___ AVAILABLE DATA
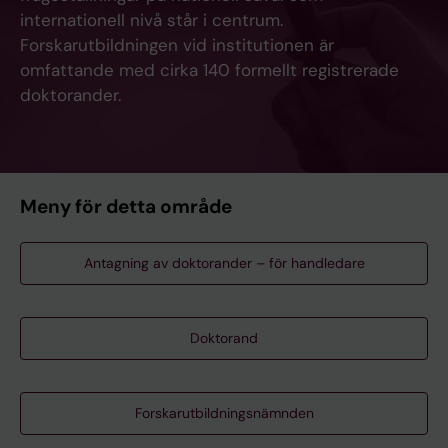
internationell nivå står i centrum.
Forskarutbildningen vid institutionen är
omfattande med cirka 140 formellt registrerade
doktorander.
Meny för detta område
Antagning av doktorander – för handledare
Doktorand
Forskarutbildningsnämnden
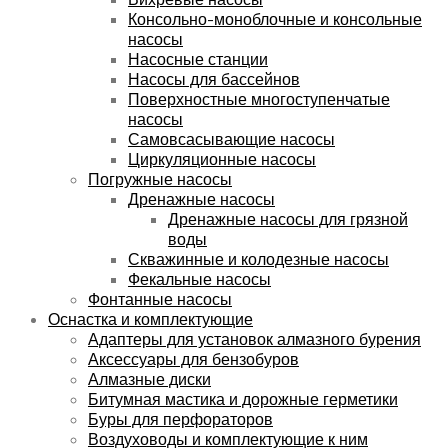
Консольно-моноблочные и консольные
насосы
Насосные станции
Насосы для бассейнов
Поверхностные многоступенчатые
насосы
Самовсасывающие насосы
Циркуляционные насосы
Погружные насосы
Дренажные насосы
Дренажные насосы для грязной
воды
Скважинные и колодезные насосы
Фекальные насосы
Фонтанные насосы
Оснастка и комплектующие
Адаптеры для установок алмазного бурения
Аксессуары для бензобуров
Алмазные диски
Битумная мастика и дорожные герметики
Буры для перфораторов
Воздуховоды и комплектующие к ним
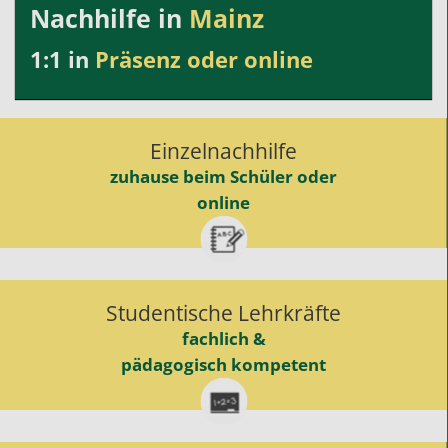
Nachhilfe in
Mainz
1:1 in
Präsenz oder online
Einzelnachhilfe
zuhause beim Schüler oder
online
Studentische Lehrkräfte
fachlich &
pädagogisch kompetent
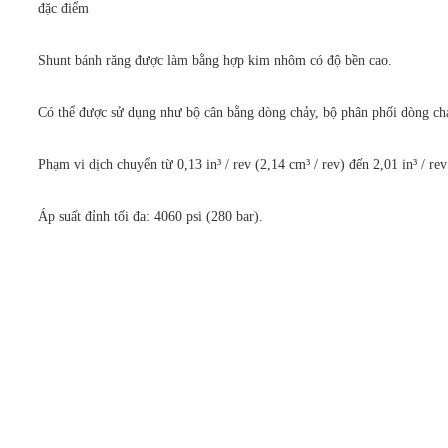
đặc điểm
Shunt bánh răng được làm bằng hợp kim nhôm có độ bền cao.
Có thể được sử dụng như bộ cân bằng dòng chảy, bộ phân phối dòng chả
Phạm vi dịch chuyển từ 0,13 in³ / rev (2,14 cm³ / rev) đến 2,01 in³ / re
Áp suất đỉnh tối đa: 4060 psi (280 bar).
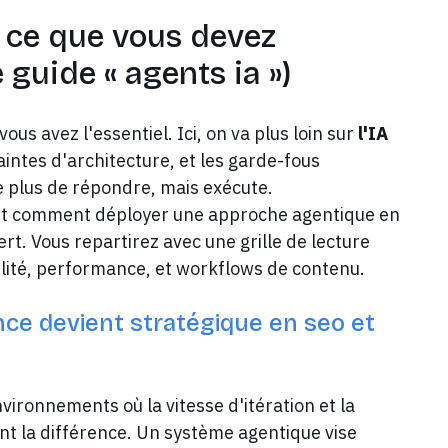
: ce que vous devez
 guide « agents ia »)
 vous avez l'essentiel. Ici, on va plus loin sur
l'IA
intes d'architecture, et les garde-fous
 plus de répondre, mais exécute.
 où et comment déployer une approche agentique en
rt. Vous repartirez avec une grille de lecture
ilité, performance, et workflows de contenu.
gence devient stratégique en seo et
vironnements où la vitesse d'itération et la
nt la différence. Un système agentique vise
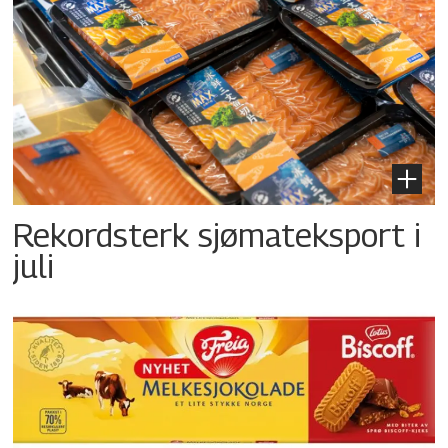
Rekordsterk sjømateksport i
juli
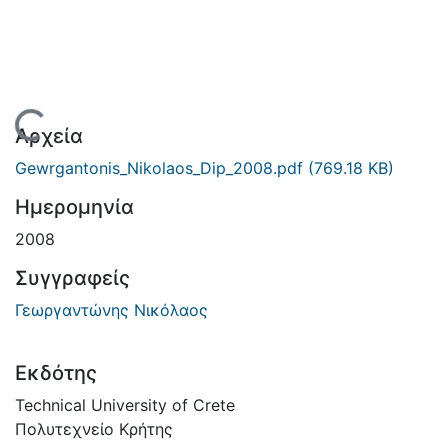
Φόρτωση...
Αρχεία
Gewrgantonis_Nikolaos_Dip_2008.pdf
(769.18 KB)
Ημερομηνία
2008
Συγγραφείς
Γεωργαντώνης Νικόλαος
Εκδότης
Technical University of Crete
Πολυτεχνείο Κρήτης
______
___ AVAILABLE DATA
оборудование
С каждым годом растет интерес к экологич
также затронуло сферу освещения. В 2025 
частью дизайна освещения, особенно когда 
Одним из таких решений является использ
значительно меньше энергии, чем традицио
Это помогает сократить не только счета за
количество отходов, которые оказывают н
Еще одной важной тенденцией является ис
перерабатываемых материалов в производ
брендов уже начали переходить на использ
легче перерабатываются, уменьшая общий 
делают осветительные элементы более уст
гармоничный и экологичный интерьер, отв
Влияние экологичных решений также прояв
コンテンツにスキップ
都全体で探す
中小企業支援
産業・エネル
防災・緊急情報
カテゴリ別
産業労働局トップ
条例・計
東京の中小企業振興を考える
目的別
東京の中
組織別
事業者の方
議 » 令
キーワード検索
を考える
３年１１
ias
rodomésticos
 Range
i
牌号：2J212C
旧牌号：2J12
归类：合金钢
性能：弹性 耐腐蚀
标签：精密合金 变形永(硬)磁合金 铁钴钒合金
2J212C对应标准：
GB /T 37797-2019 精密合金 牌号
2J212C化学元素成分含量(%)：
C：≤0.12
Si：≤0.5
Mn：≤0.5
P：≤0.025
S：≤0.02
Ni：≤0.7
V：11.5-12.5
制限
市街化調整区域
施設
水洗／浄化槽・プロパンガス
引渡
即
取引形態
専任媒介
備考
______
___ AVAILABLE DATA
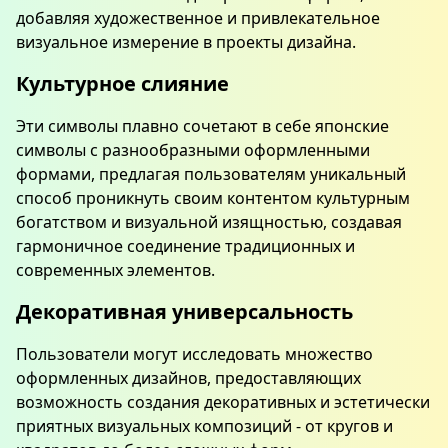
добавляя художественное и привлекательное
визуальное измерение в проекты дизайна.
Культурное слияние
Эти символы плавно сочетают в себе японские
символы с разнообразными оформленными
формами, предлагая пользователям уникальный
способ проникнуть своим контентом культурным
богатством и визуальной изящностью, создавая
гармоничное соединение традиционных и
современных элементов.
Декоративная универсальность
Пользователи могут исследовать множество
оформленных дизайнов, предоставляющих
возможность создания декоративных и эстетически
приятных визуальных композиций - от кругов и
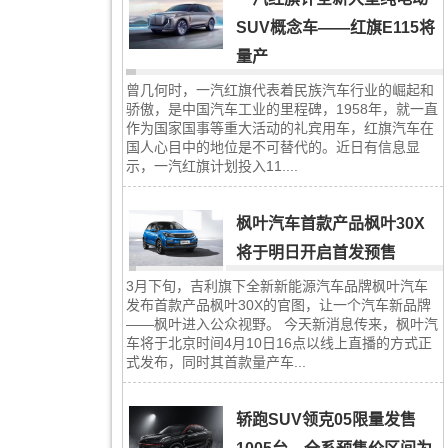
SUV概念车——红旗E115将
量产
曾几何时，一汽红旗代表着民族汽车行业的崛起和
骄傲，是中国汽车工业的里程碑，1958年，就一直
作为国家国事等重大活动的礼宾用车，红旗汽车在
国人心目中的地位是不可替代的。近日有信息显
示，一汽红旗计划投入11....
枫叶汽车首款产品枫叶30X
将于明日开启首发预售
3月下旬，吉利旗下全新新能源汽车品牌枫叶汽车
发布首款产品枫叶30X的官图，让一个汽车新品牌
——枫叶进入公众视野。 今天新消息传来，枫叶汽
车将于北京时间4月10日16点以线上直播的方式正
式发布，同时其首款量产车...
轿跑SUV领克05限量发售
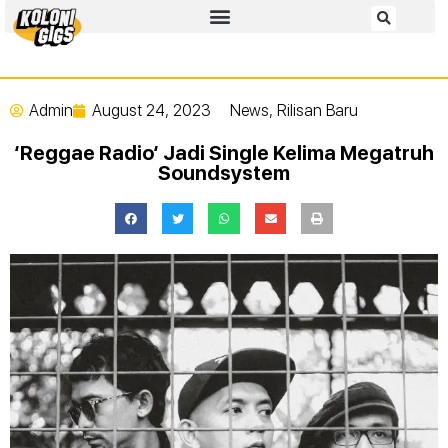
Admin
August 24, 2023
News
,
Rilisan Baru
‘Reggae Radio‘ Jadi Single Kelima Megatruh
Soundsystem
______
◆ EXERCISE OBJECTIVE
In the listing above, find the line with "(769.18 KB)" and the line with "Πολυτεχνείο Κρήτης", then print exactly those two lines and every line between them, and nothing more.

◆ RESULT
(769.18 KB)
Ημερομηνία
2008
Συγγραφείς
Γεωργαντώνης Νικόλαος
Εκδότης
Technical University of Crete
Πολυτεχνείο Κρήτης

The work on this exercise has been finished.